• HOW TO COMPLETE THIS TASK: Below are several records. Retype exactly those lines running from the one with "Serena Mann" through the one with "Shaun Mehta", end lines included, and no others.

• EXERCISE MATERIAL:
[Start of section]

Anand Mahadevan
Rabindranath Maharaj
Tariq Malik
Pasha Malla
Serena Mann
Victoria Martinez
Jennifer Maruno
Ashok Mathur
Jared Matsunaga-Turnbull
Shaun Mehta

[End of section]
[Start of section]

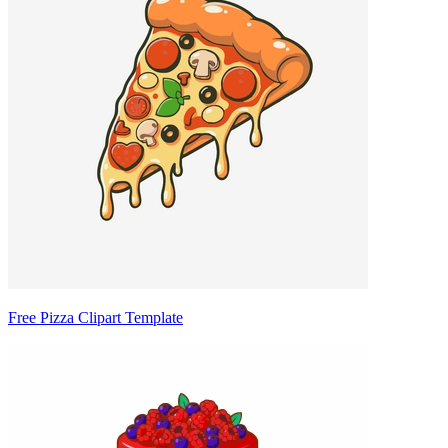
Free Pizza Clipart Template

[End of section]

• SOLUTION FOR THIS EXERCISE:
Serena Mann
Victoria Martinez
Jennifer Maruno
Ashok Mathur
Jared Matsunaga-Turnbull
Shaun Mehta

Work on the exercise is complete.